Input data:
════════════════

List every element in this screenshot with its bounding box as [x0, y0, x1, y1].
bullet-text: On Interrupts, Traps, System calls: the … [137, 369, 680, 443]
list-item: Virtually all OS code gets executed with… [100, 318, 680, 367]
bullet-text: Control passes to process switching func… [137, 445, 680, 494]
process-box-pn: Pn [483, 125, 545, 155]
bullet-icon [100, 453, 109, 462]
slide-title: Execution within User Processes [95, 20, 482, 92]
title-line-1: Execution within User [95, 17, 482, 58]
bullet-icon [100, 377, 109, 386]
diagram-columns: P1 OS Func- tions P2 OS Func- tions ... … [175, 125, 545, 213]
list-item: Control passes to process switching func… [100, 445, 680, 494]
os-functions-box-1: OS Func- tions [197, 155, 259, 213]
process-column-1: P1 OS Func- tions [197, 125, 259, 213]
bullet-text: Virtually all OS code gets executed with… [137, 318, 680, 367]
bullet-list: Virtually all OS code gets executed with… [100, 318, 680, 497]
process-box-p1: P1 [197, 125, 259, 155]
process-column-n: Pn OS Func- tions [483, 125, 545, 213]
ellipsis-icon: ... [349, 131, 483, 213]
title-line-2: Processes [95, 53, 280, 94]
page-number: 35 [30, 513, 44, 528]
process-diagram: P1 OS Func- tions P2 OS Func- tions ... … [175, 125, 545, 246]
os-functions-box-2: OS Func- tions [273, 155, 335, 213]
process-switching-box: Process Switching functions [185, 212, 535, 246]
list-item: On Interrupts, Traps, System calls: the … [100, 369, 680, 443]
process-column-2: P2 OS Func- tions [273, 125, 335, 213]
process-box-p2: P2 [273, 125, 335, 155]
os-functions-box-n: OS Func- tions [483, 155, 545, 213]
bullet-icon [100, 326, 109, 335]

════════════════

Output the records above precisely.

List every element in this screenshot with its bounding box as [x0, y0, x1, y1].
bullet-text: On Interrupts, Traps, System calls: the … [137, 369, 680, 443]
list-item: Virtually all OS code gets executed with… [100, 318, 680, 367]
bullet-text: Control passes to process switching func… [137, 445, 680, 494]
process-box-pn: Pn [483, 125, 545, 155]
bullet-icon [100, 453, 109, 462]
slide-title: Execution within User Processes [95, 20, 482, 92]
title-line-1: Execution within User [95, 17, 482, 58]
bullet-icon [100, 377, 109, 386]
diagram-columns: P1 OS Func- tions P2 OS Func- tions ... … [175, 125, 545, 213]
list-item: Control passes to process switching func… [100, 445, 680, 494]
os-functions-box-1: OS Func- tions [197, 155, 259, 213]
process-column-1: P1 OS Func- tions [197, 125, 259, 213]
bullet-text: Virtually all OS code gets executed with… [137, 318, 680, 367]
bullet-list: Virtually all OS code gets executed with… [100, 318, 680, 497]
process-box-p1: P1 [197, 125, 259, 155]
process-column-n: Pn OS Func- tions [483, 125, 545, 213]
ellipsis-icon: ... [349, 131, 483, 213]
title-line-2: Processes [95, 53, 280, 94]
page-number: 35 [30, 513, 44, 528]
process-diagram: P1 OS Func- tions P2 OS Func- tions ... … [175, 125, 545, 246]
os-functions-box-2: OS Func- tions [273, 155, 335, 213]
process-switching-box: Process Switching functions [185, 212, 535, 246]
list-item: On Interrupts, Traps, System calls: the … [100, 369, 680, 443]
process-column-2: P2 OS Func- tions [273, 125, 335, 213]
process-box-p2: P2 [273, 125, 335, 155]
os-functions-box-n: OS Func- tions [483, 155, 545, 213]
bullet-icon [100, 326, 109, 335]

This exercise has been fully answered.